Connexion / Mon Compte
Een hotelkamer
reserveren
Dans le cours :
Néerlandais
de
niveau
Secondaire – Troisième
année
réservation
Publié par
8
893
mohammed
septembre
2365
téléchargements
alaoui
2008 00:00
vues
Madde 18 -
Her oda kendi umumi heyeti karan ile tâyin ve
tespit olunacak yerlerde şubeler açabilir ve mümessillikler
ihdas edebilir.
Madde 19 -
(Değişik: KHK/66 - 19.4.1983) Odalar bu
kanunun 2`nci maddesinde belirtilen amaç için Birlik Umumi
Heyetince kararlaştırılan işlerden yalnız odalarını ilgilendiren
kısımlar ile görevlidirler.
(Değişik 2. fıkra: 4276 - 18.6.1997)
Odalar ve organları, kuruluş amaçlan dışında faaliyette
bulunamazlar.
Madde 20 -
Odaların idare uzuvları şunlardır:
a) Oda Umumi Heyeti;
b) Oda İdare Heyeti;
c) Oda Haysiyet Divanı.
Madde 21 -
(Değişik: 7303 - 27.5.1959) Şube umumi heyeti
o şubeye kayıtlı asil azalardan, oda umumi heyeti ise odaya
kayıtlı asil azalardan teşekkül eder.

• _What the exercise asks_
The listing above must be written out again in its entirety, exactly as given.

• _Solved exercise_
Connexion / Mon Compte
Een hotelkamer
reserveren
Dans le cours :
Néerlandais
de
niveau
Secondaire – Troisième
année
réservation
Publié par
8
893
mohammed
septembre
2365
téléchargements
alaoui
2008 00:00
vues
Madde 18 -
Her oda kendi umumi heyeti karan ile tâyin ve
tespit olunacak yerlerde şubeler açabilir ve mümessillikler
ihdas edebilir.
Madde 19 -
(Değişik: KHK/66 - 19.4.1983) Odalar bu
kanunun 2`nci maddesinde belirtilen amaç için Birlik Umumi
Heyetince kararlaştırılan işlerden yalnız odalarını ilgilendiren
kısımlar ile görevlidirler.
(Değişik 2. fıkra: 4276 - 18.6.1997)
Odalar ve organları, kuruluş amaçlan dışında faaliyette
bulunamazlar.
Madde 20 -
Odaların idare uzuvları şunlardır:
a) Oda Umumi Heyeti;
b) Oda İdare Heyeti;
c) Oda Haysiyet Divanı.
Madde 21 -
(Değişik: 7303 - 27.5.1959) Şube umumi heyeti
o şubeye kayıtlı asil azalardan, oda umumi heyeti ise odaya
kayıtlı asil azalardan teşekkül eder.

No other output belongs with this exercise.